Search code examples
javasolrsolrj

Recursively scan documents for indexing in a folder in SolrJ


I understand that in SimplePostTool (post.jar), there is this command to automatically detect content types in a folder, and recursively scan it for documents for indexing into a collection:
bin/post -c gettingstarted afolder/

This has been useful for me to do mass indexing of all the files that are in the folder.
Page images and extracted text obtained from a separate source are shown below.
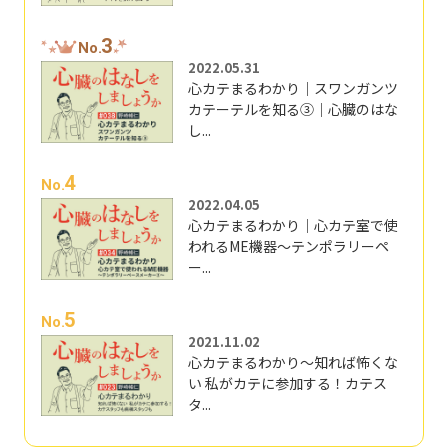
3
No.
2022.05.31
心カテまるわかり｜スワンガンツ
カテーテルを知る③｜心臓のはな
し...
4
No.
2022.04.05
心カテまるわかり｜心カテ室で使
われるME機器～テンポラリーペ
ー...
5
No.
2021.11.02
心カテまるわかり～知れば怖くな
い 私がカテに参加する！カテス
タ...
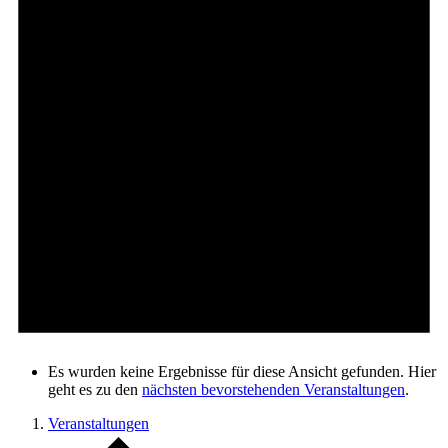
Es wurden keine Ergebnisse für diese Ansicht gefunden. Hier
geht es zu den
nächsten bevorstehenden Veranstaltungen
.
Veranstaltungen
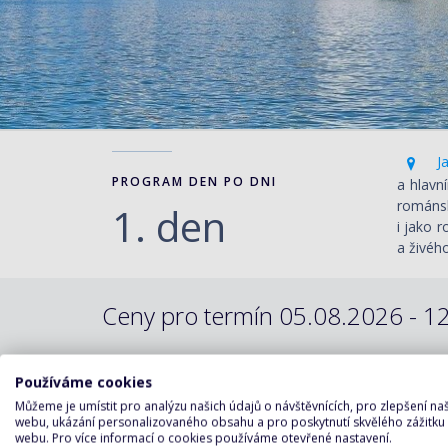
Ja
PROGRAM DEN PO DNI
a hlavn
románsk
1. den
i jako 
a živého
Ceny pro termín 05.08.2026 - 12
Varianty plavby:
Používáme cookies
Můžeme je umístit pro analýzu našich údajů o návštěvnících, pro zlepšení n
webu, ukázání personalizovaného obsahu a pro poskytnutí skvělého zážitku
PLAVBA S PLNOU PENZÍ
webu. Pro více informací o cookies používáme otevřené nastavení.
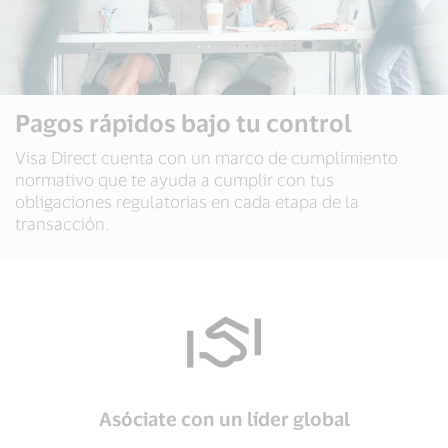
Pagos rápidos bajo tu control
Visa Direct cuenta con un marco de cumplimiento
normativo que te ayuda a cumplir con tus
obligaciones regulatorias en cada etapa de la
transacción.
Asóciate con un líder global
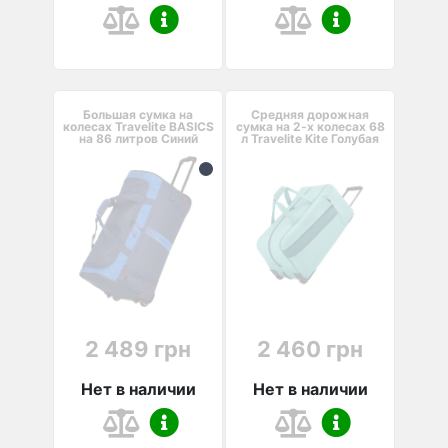
Большая сумка на
Средняя дорожная
колесах Travelite BASICS
сумка на 2-х колесах 68
на 86 литров Синий
л Travelite Kite Голубая
2 489 грн
2 460 грн
Нет в наличии
Нет в наличии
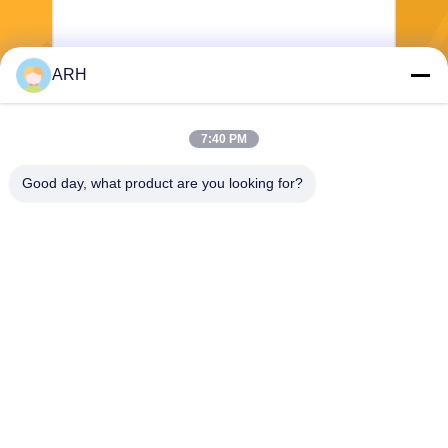
ARH
Verzend
7:40 PM
Good day, what product are you looking for?
ARH Sapphire Co., Ltd
florence@sapphirewatchcas
e.com
86-23-68237223
Zaal 2-11, Road van No.50
Yunhan, Chongqing China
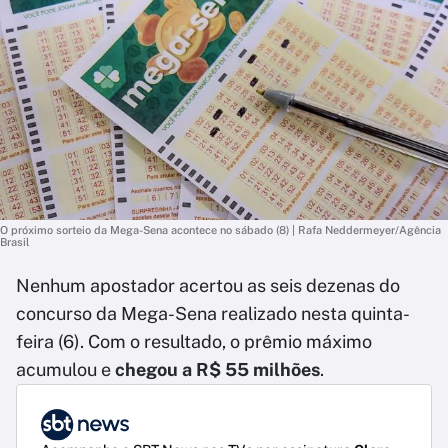
O próximo sorteio da Mega-Sena acontece no sábado (8) | Rafa Neddermeyer/Agência
Brasil
Nenhum apostador acertou as seis dezenas do
concurso da Mega-Sena realizado nesta quinta-
feira (6). Com o resultado, o prêmio máximo
acumulou e
chegou a R$ 55 milhões
.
Now that I'm moving to production and plans to use SolrJ to do the indexing as it can do more things like robustness checks and retires for indexes that fails.

However, I can't seems to find a way to do the same in SolrJ. Is it possible for this to be done in SolrJ? I'm using Solr 5.3.0

Thank you.

Regards,
Edwin


Solution

  • If you're looking to submit content to an extracting request handler (for indexing PDFs and similar rich documents), you can use the ContentStreamUpdateRequest method as shown at Uploading data with SolrJ:

    SolrClient server = new HttpSolrClient("http://localhost:8983/solr/my_collection");
    ContentStreamUpdateRequest req = new ContentStreamUpdateRequest("/update/extract");
    req.addFile(new File("my-file.pdf"));
    server.request(req);
    

    To iterate through a directory structure recursively in Java, see Best way to iterate through a directory in Java.

    If you're planning to index plain content (and not use the request handler), you can do that by creating the documents in SolrJ itself and then submitting the documents to the server - there's no need to write them to a temporary file in between.